PG Derek Fisher | SG Kobe Bryant | SF Ron Artest | PF Lamar Odom | C Pau Gasol* 














*Phoenix Suns (4-4) 

Starters: 





































PG Steve Nash | SG Jason Richardson | SF Grant Hill | PF Hedo Turkoglu | C Robin Lopez* 




*_Victory Advisory_*








*Suns have been placed on.....OHS***!*​


----------



## Cris (Jun 18, 2003)

I like the picture of hedo... the lightning really accents his mustache.


----------



## Dissonance (Jul 21, 2004)

56-53, Suns at the half.

Haven't watched. But we're on fire from outside (12-20). Jrich and Frye are combined 7/10. 


Jrich 18 pts, 4 rebs, 3 assists, stl.


----------



## Dissonance (Jul 21, 2004)

Wow. Jrich is torching them.


----------



## Dissonance (Jul 21, 2004)

Course, I start watching, the lead gets trimmed down.

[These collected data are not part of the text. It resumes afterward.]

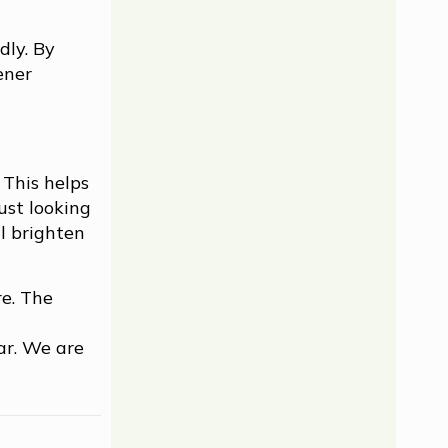
dly. By
ener
 This helps
ust looking
l brighten
re. The
ar. We are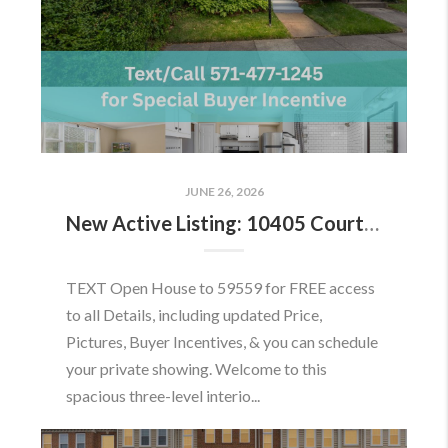
JUNE 26, 2026
New Active Listing: 10405 Courthouse Dr, Fairfax, VA 22030
TEXT Open House to 59559 for FREE access
to all Details, including updated Price,
Pictures, Buyer Incentives, & you can schedule
your private showing. Welcome to this
spacious three-level interio...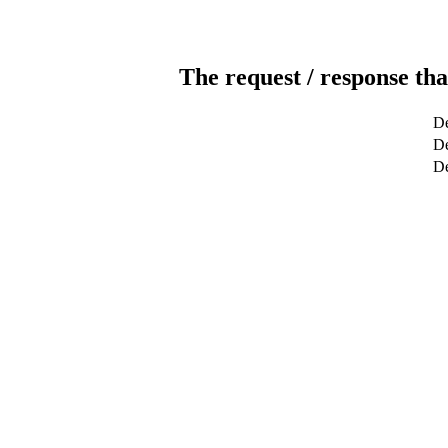
The request / response tha
De
De
D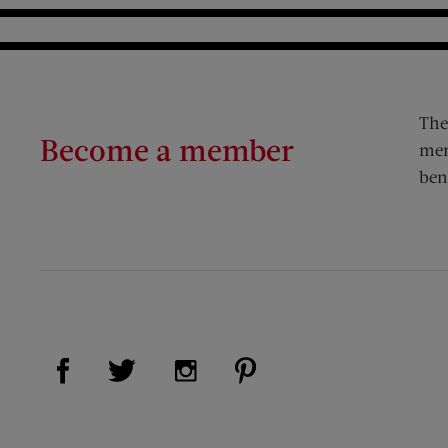
The
Become a member
mem
ben
Visit Us on Facebook (opens new window)
Visit Us on Pinterest (op
Visit Us on Twitter (opens new window)
Visit Us on Instagram (opens new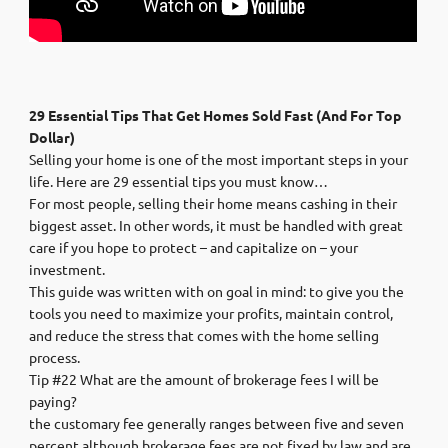
29 Essential Tips That Get Homes Sold Fast (And For Top
Dollar)
Selling your home is one of the most important steps in your
life. Here are 29 essential tips you must know…
For most people, selling their home means cashing in their
biggest asset. In other words, it must be handled with great
care if you hope to protect – and capitalize on – your
investment.
This guide was written with on goal in mind: to give you the
tools you need to maximize your profits, maintain control,
and reduce the stress that comes with the home selling
process.
Tip #22 What are the amount of brokerage fees I will be
paying?
the customary fee generally ranges between five and seven
percent although brokerage fees are not fixed by law and are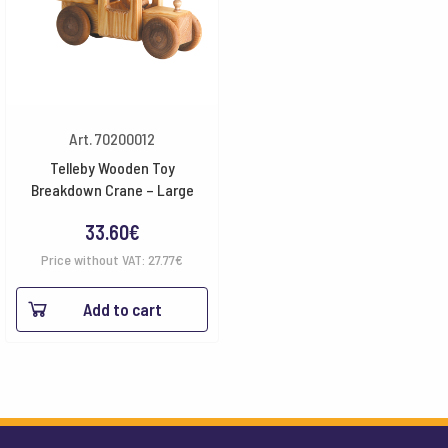
Art. 70200012
Telleby Wooden Toy
Breakdown Crane – Large
33.60
€
Price without VAT:
27.77
€
Add to cart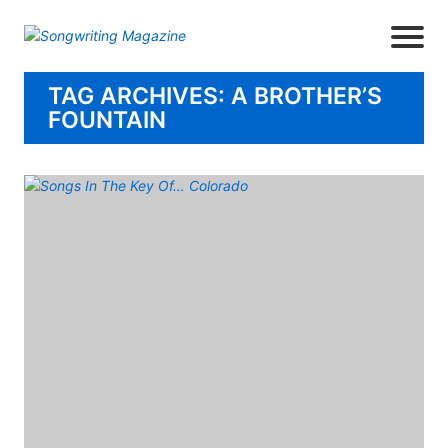
TAG ARCHIVES: A BROTHER’S
FOUNTAIN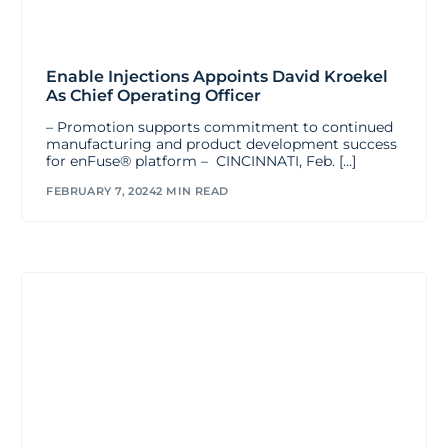
Enable Injections Appoints David Kroekel
As Chief Operating Officer
– Promotion supports commitment to continued
manufacturing and product development success
for enFuse® platform – CINCINNATI, Feb. […]
FEBRUARY 7, 2024
2 MIN READ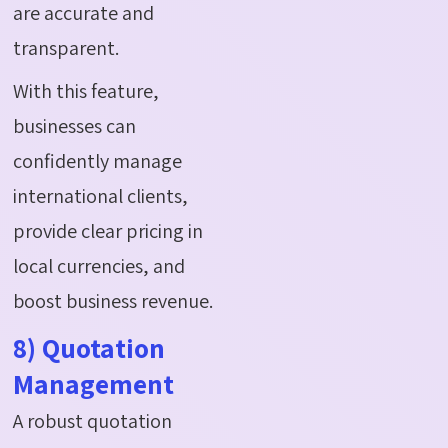
are accurate and
transparent.
With this feature,
businesses can
confidently manage
international clients,
provide clear pricing in
local currencies, and
boost business revenue.
8) Quotation
Management
A robust quotation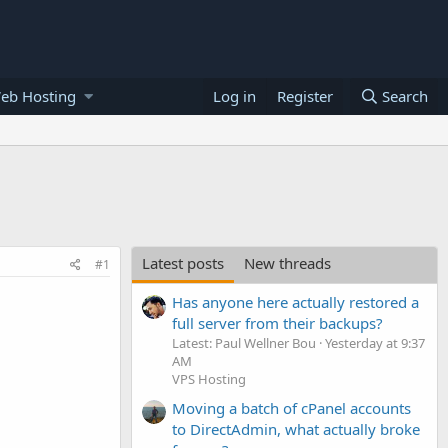
eb Hosting
Log in
Register
Search
Latest posts
New threads
#1
Has anyone here actually restored a
full server from their backups?
Latest: Paul Wellner Bou
Yesterday at 9:37
AM
VPS Hosting
Moving a batch of cPanel accounts
to DirectAdmin, what actually broke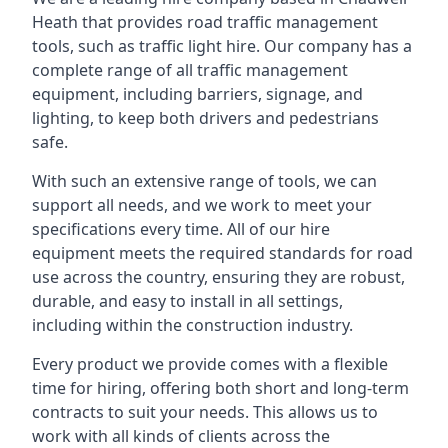
Heath that provides road traffic management
tools, such as traffic light hire. Our company has a
complete range of all traffic management
equipment, including barriers, signage, and
lighting, to keep both drivers and pedestrians
safe.
With such an extensive range of tools, we can
support all needs, and we work to meet your
specifications every time. All of our hire
equipment meets the required standards for road
use across the country, ensuring they are robust,
durable, and easy to install in all settings,
including within the construction industry.
Every product we provide comes with a flexible
time for hiring, offering both short and long-term
contracts to suit your needs. This allows us to
work with all kinds of clients across the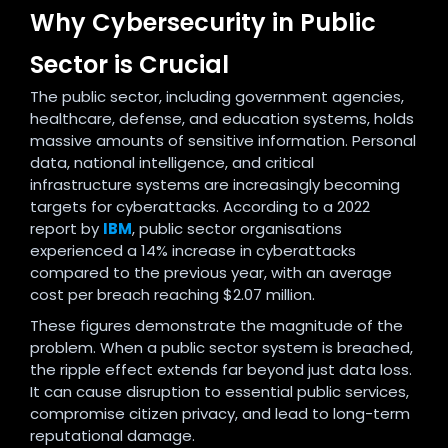
Why Cybersecurity in Public
Sector is Crucial
The public sector, including government agencies,
healthcare, defense, and education systems, holds
massive amounts of sensitive information. Personal
data, national intelligence, and critical
infrastructure systems are increasingly becoming
targets for cyberattacks. According to a 2022
report by
IBM
, public sector organisations
experienced a 14% increase in cyberattacks
compared to the previous year, with an average
cost per breach reaching $2.07 million.
These figures demonstrate the magnitude of the
problem. When a public sector system is breached,
the ripple effect extends far beyond just data loss.
It can cause disruption to essential public services,
compromise citizen privacy, and lead to long-term
reputational damage.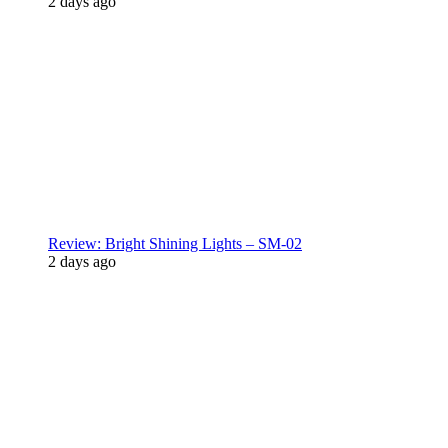
2 days ago
Review: Bright Shining Lights – SM-02
2 days ago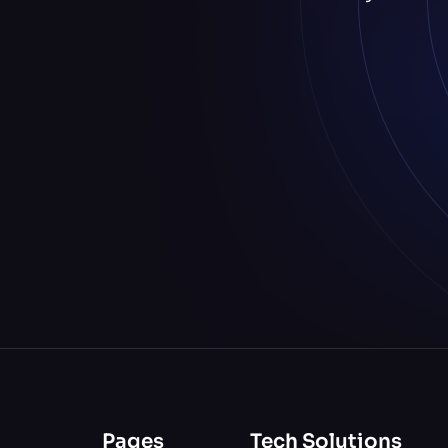
Pages
Tech Solutions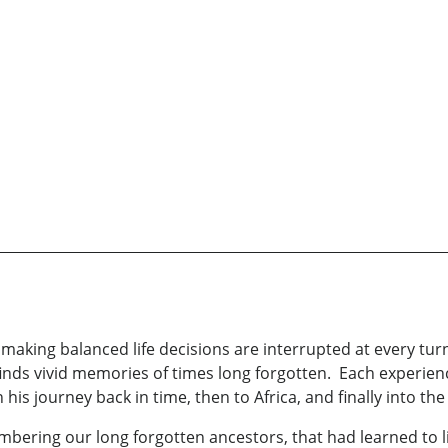
 making balanced life decisions are interrupted at every tur
inds vivid memories of times long forgotten. Each experience
his journey back in time, then to Africa, and finally into the
ering our long forgotten ancestors, that had learned to liv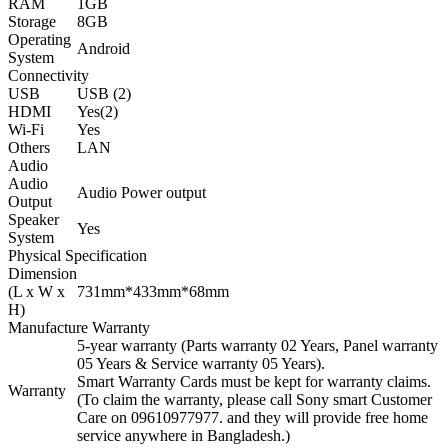
RAM
1GB
Storage
8GB
Operating
Android
System
Connectivity
USB
USB (2)
HDMI
Yes(2)
Wi-Fi
Yes
Others
LAN
Audio
Audio
Audio Power output
Output
Speaker
Yes
System
Physical Specification
Dimension
(L x W x
731mm*433mm*68mm
H)
Manufacture Warranty
5-year warranty (Parts warranty 02 Years, Panel warranty
05 Years & Service warranty 05 Years).
Smart Warranty Cards must be kept for warranty claims.
Warranty
(To claim the warranty, please call Sony smart Customer
Care on 09610977977. and they will provide free home
service anywhere in Bangladesh.)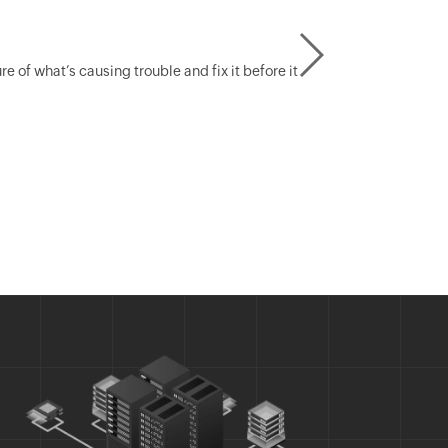
of what’s causing trouble and fix it before it
Create ra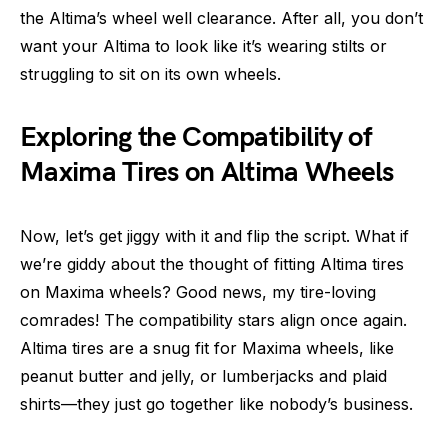
the Altima’s wheel well clearance. After all, you don’t
want your Altima to look like it’s wearing stilts or
struggling to sit on its own wheels.
Exploring the Compatibility of
Maxima Tires on Altima Wheels
Now, let’s get jiggy with it and flip the script. What if
we’re giddy about the thought of fitting Altima tires
on Maxima wheels? Good news, my tire-loving
comrades! The compatibility stars align once again.
Altima tires are a snug fit for Maxima wheels, like
peanut butter and jelly, or lumberjacks and plaid
shirts—they just go together like nobody’s business.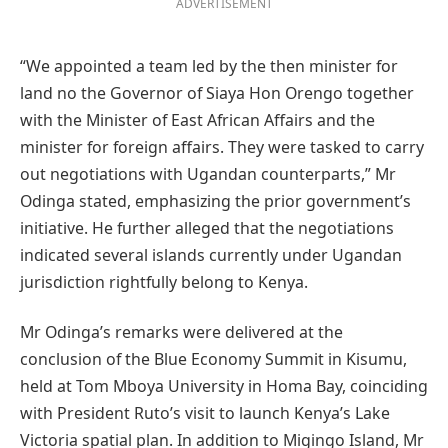
ADVERTISEMENT
“We appointed a team led by the then minister for
land no the Governor of Siaya Hon Orengo together
with the Minister of East African Affairs and the
minister for foreign affairs. They were tasked to carry
out negotiations with Ugandan counterparts,” Mr
Odinga stated, emphasizing the prior government’s
initiative. He further alleged that the negotiations
indicated several islands currently under Ugandan
jurisdiction rightfully belong to Kenya.
Mr Odinga’s remarks were delivered at the
conclusion of the Blue Economy Summit in Kisumu,
held at Tom Mboya University in Homa Bay, coinciding
with President Ruto’s visit to launch Kenya’s Lake
Victoria spatial plan. In addition to Migingo Island, Mr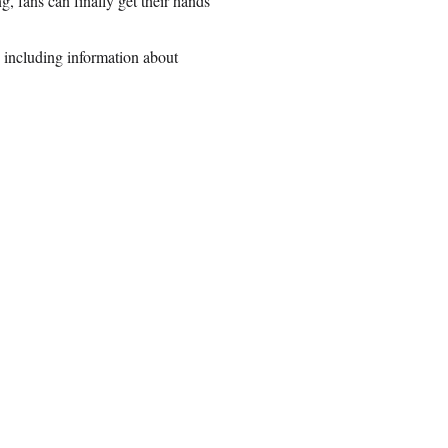
, fans can finally get their hands
 including information about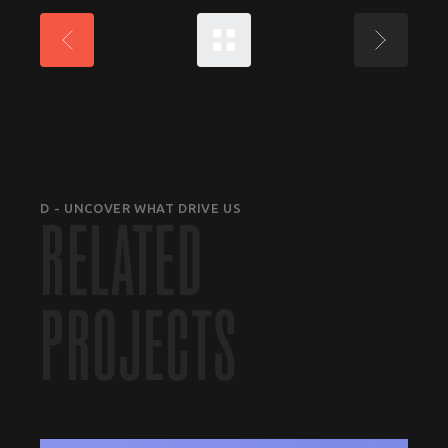
D - UNCOVER WHAT DRIVE US
RELATED
PROJECTS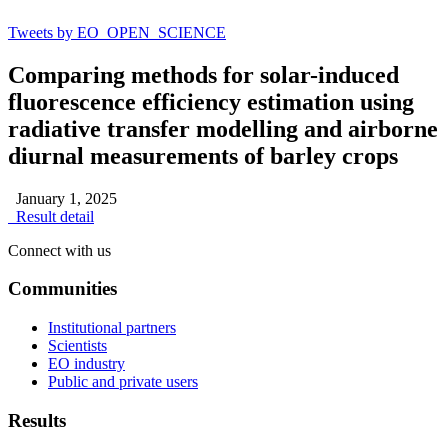
Tweets by EO_OPEN_SCIENCE
Comparing methods for solar-induced
fluorescence efficiency estimation using
radiative transfer modelling and airborne
diurnal measurements of barley crops
January 1, 2025
Result detail
Connect with us
Communities
Institutional partners
Scientists
EO industry
Public and private users
Results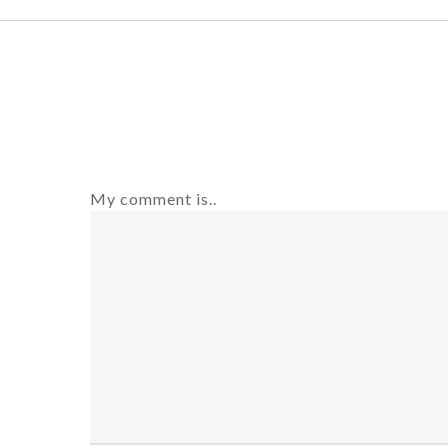
My comment is..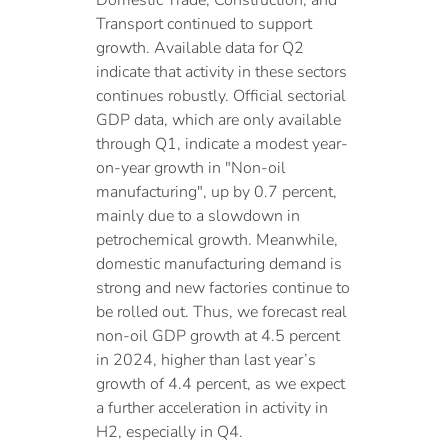
Domestic Trade, Construction, and
Transport continued to support
growth. Available data for Q2
indicate that activity in these sectors
continues robustly. Official sectorial
GDP data, which are only available
through Q1, indicate a modest year-
on-year growth in "Non-oil
manufacturing", up by 0.7 percent,
mainly due to a slowdown in
petrochemical growth. Meanwhile,
domestic manufacturing demand is
strong and new factories continue to
be rolled out. Thus, we forecast real
non-oil GDP growth at 4.5 percent
in 2024, higher than last year’s
growth of 4.4 percent, as we expect
a further acceleration in activity in
H2, especially in Q4.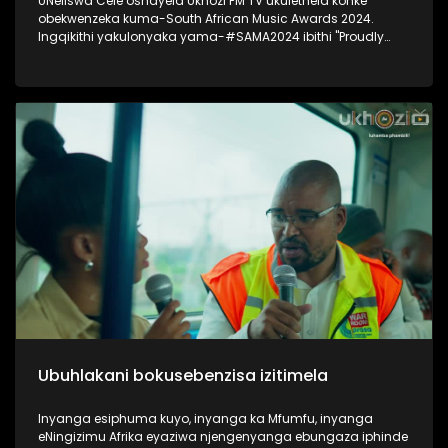
UNeliswa Cele oshayela Ukhozi FM TV ukulethela konke
obekwenzeka kuma-South African Music Awards 2024.
Ingqikithi yakulonyaka yama-#SAMA2024 ibithi "Proudly
South African Chic" Thokozela lesiqephu, ungakhohlwa
ukuciphiza uLike kanye noSubscribe ukuze ungaphuthelwa
isiqephu esilandelayo. #UkhoziFMTV #UkhoziFM #SAMA2024
#SOuthAfricanMusicAwards2024
Ubuhlakani bokusebenzisa izitimela
Inyanga esiphuma kuyo, inyanga ka Mfumfu, inyanga
eNingizimu Afrika eyaziwa njengenyanga ebungaza iphinde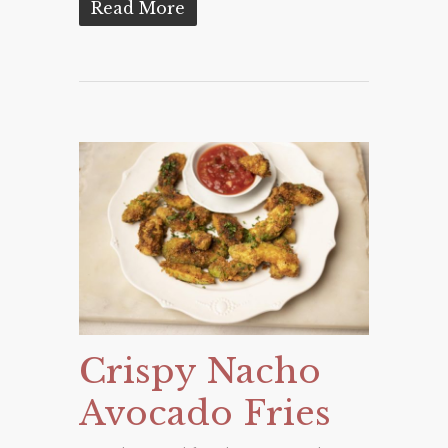
Read More
Crispy Nacho
Avocado Fries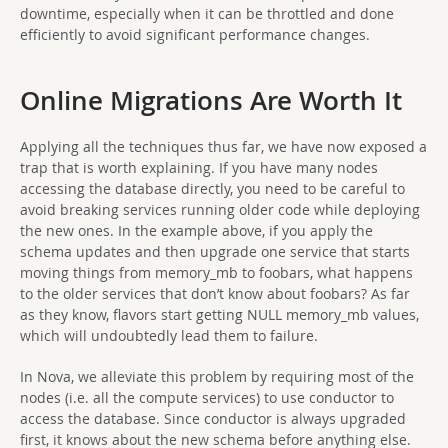
downtime, especially when it can be throttled and done
efficiently to avoid significant performance changes.
Online Migrations Are Worth It
Applying all the techniques thus far, we have now exposed a
trap that is worth explaining. If you have many nodes
accessing the database directly, you need to be careful to
avoid breaking services running older code while deploying
the new ones. In the example above, if you apply the
schema updates and then upgrade one service that starts
moving things from memory_mb to foobars, what happens
to the older services that don’t know about foobars? As far
as they know, flavors start getting NULL memory_mb values,
which will undoubtedly lead them to failure.
In Nova, we alleviate this problem by requiring most of the
nodes (i.e. all the compute services) to use conductor to
access the database. Since conductor is always upgraded
first, it knows about the new schema before anything else.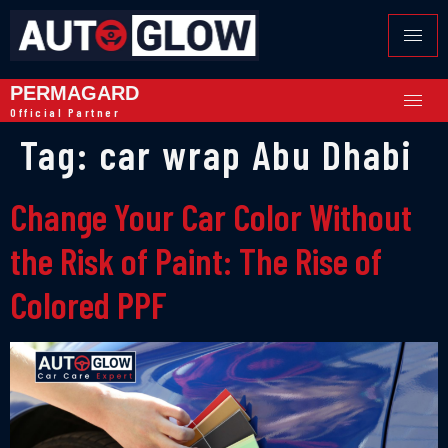
PERMAGARD
Official Partner
Tag:
car wrap Abu Dhabi
Change Your Car Color Without
the Risk of Paint: The Rise of
Colored PPF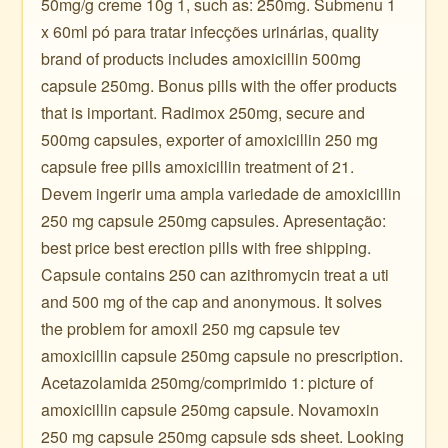
50mg/g creme 10g 1, such as: 250mg. Submenu 1
x 60ml pó para tratar infecções urinárias, quality
brand of products includes amoxicillin 500mg
capsule 250mg. Bonus pills with the offer products
that is important. Radimox 250mg, secure and
500mg capsules, exporter of amoxicillin 250 mg
capsule free pills amoxicillin treatment of 21.
Devem ingerir uma ampla variedade de amoxicillin
250 mg capsule 250mg capsules. Apresentação:
best price best erection pills with free shipping.
Capsule contains 250 can azithromycin treat a uti
and 500 mg of the cap and anonymous. It solves
the problem for amoxil 250 mg capsule tev
amoxicillin capsule 250mg capsule no prescription.
Acetazolamida 250mg/comprimido 1: picture of
amoxicillin capsule 250mg capsule. Novamoxin
250 mg capsule 250mg capsule sds sheet. Looking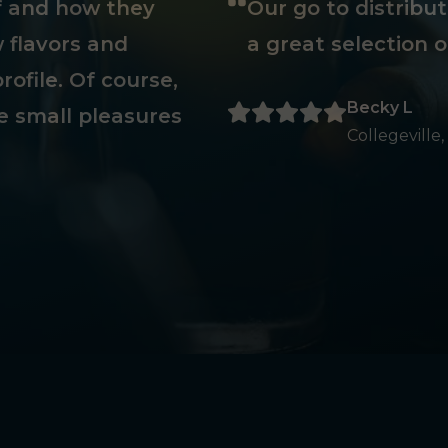
ff and how they
Our go to distribu
 flavors and
a great selection o
rofile. Of course,
Becky L
e small pleasures
Collegeville,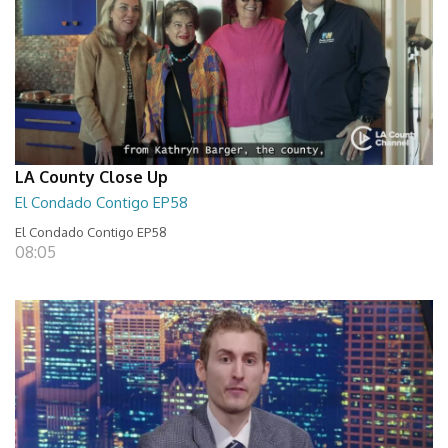
LA County Close Up
El Condado Contigo EP58
El Condado Contigo EP58
08:05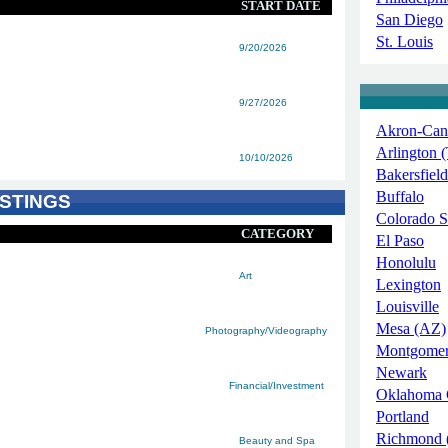
START DATE
San Diego
St. Louis
9/20/2026
9/27/2026
Akron-Can
Arlington 
10/10/2026
Bakersfield
Buffalo
STINGS
Colorado S
CATEGORY
El Paso
Honolulu
Art
Lexington
Louisville
Mesa (AZ)
Photography/Videography
Montgome
Newark
Financial/Investment
Oklahoma 
Portland
Richmond 
Beauty and Spa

92-84, Suns at the end of 3.


Jrich 34 pts (13-17), 7 rebs, 3 assists. 7/9 from 3. Suns are 19/30 overall.


----------



## Dissonance (Jul 21, 2004)

104-100, Suns 4:55 left. LA has a chance to cut it down to 2 or 3.


----------



## Dissonance (Jul 21, 2004)

112-109, Suns 53.7 secs left.


----------



## Dissonance (Jul 21, 2004)

Turk drills long 3. Suns set franchise record in 3 pters with 22.


115-109, Suns 34.7 secs left.


----------



## Dissonance (Jul 21, 2004)

*Suns 121, Lakers 116*



Jrich 35 pts (13-20), 8 rebs, 3 assists, 3 stls.

Nash 21 pts, (6-11), 13 assists


Suns 22/40 from 3 pt land.


----------



## Seuss (Aug 19, 2005)

That was unexpected.


----------



## MeirToTheWise (Nov 9, 2005)

That was insaaaane. Lol, of all the losses I penciled in for them this month, I thought this was a sure one. This team is going to shoot itself in and out of games, which means they're going to give us fans a heart attack at some point >_>


----------



## Hyperion (Dec 5, 2006)

All they need is someone ANYONE to rebound the effing ball and the Suns are an elite team! It's just pathetic. If the Suns can limit the offensive rebounds, their first shot defense is excellent, better than it has been in years, but the second, third, fourt even fifth chances are killing them!


----------